Pour ce qui était d'intégrer l'équipe des pom-pom girls – pardon, les Lionnes, c'était leur nom à Galileo à cause de l'emblème du lycée – elle partait avec un petit avantage vu qu'elle avait pratiqué la danse depuis qu'elle avait douze ans. Bon, il ne s'agissait pas de ballet, mais il fallait quand même du rythme, de la souplesse, de la grâce, et surtout, de donner l'impression que ce qui se déroulait sur scène était d'une facilité déconcertante à effectuer alors que c'était ignoblement difficile.

La mouche dans le potage, pour compenser, se trouvait bien sûr être sa fichue nervosité.
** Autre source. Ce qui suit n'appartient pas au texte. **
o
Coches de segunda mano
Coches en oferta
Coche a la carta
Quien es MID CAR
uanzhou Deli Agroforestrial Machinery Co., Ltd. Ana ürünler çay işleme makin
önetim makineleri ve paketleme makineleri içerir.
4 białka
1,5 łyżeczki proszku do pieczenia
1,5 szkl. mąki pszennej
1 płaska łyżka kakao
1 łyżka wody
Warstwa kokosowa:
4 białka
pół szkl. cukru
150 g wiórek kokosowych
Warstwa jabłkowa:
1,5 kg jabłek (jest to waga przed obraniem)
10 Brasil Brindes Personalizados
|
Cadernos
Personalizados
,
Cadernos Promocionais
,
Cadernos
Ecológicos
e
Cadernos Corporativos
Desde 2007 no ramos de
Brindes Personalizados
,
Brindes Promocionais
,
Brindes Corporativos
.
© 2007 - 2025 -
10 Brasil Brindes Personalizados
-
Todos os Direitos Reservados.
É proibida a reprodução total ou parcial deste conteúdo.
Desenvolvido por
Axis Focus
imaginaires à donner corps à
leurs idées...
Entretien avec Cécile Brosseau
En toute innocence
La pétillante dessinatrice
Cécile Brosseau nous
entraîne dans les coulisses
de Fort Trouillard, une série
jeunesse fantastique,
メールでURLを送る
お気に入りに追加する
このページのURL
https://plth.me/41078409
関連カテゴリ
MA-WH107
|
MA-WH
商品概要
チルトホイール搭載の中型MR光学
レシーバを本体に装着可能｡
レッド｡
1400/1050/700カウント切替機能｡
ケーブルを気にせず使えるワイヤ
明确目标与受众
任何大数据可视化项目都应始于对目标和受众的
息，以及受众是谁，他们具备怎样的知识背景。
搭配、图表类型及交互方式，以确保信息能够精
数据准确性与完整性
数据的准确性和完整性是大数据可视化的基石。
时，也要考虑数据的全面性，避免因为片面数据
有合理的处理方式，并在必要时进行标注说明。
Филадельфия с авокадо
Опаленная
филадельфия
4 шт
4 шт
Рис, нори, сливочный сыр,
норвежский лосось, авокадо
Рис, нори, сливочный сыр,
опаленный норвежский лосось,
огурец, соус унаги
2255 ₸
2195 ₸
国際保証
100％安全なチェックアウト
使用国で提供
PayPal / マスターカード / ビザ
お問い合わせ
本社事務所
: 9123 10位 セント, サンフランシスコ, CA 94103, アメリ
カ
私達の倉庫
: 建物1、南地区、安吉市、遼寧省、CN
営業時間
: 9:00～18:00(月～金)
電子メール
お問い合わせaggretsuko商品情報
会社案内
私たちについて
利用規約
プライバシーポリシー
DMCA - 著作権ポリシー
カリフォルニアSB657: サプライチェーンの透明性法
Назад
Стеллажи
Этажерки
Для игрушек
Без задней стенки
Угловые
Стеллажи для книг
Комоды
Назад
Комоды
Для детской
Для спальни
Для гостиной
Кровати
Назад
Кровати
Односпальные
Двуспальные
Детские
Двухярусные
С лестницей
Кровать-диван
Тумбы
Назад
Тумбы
Mais rien à foutre, elle voulait ça, elle méritait ça…

Vraiment ? Tu crois vraiment mériter quoi que ce soit ?

Elle serra les dents et s'efforça d'ignorer la voix occupée à lui ronger insidieusement l'esprit, comme un gros rat malsain. Depuis le début de l'école, depuis qu'elle avait commencé à faire de l'angoisse, la voix se faisait de plus en plus présente, de plus en plus insistante. Parfois, elle avait l'impression de se faire crier dans les oreilles, la tête vrillée en deux par le son.

Peut-être bien qu'il était temps de dire définitivement adieu à son frère imaginaire. C'était quoi, déjà, l'adresse du foyer d'accueil pour amis imaginaires de Madame Foster ?


Du côté des gradins, parmi les aspirants rejetés de l'équipe de football, une paire d'yeux bruns s'étrécit sous des sourcils épais.

Et te voilà.


Un garçon détaillant une fille, ça pouvait signifier plein de choses. La plupart du temps, ça voulait dire qu'il aimerait bien l'inviter à boire un jus de raisin au parc, ou à se balader dans le centre-ville.

À la façon dont le métis détaillait la fille blonde donnant tous ses efforts pour montrer aux pom-pom girls qu'elle était digne de considération, Donnie nourrissait de sérieux doutes sur la possibilité qu'il veuille un petit tour au cinéma.

Il déglutit. Qu'est-ce qu'il allait bien pouvoir faire ? Que devrait-il faire ?

S'il allait voir les professeurs… mais non, ils ne le croiraient pas. Donnie avait un passif trop lourd, paniquait pour un rien, se faisait des films catastrophes. Et même s'ils le croyaient, pourquoi agiraient-ils ? Ce n'était qu'un regard, après tout. Les gens ont le droit de regarder, on vivait dans un pays libre.

Les gens ont le droit de vous regarder quand vous n'êtes pas du bon genre ou de la bonne race, et tout le monde s'en moquera éperdument.

Sur le terrain, la fille venait de terminer sa démonstration, et se retirait pour laisser place à la candidate suivante. Le métis se leva de son siège, s'avançant tranquillement vers elle.

Le cœur de Donnie battait si fort que ça faisait aussi mal qu'une crise cardiaque.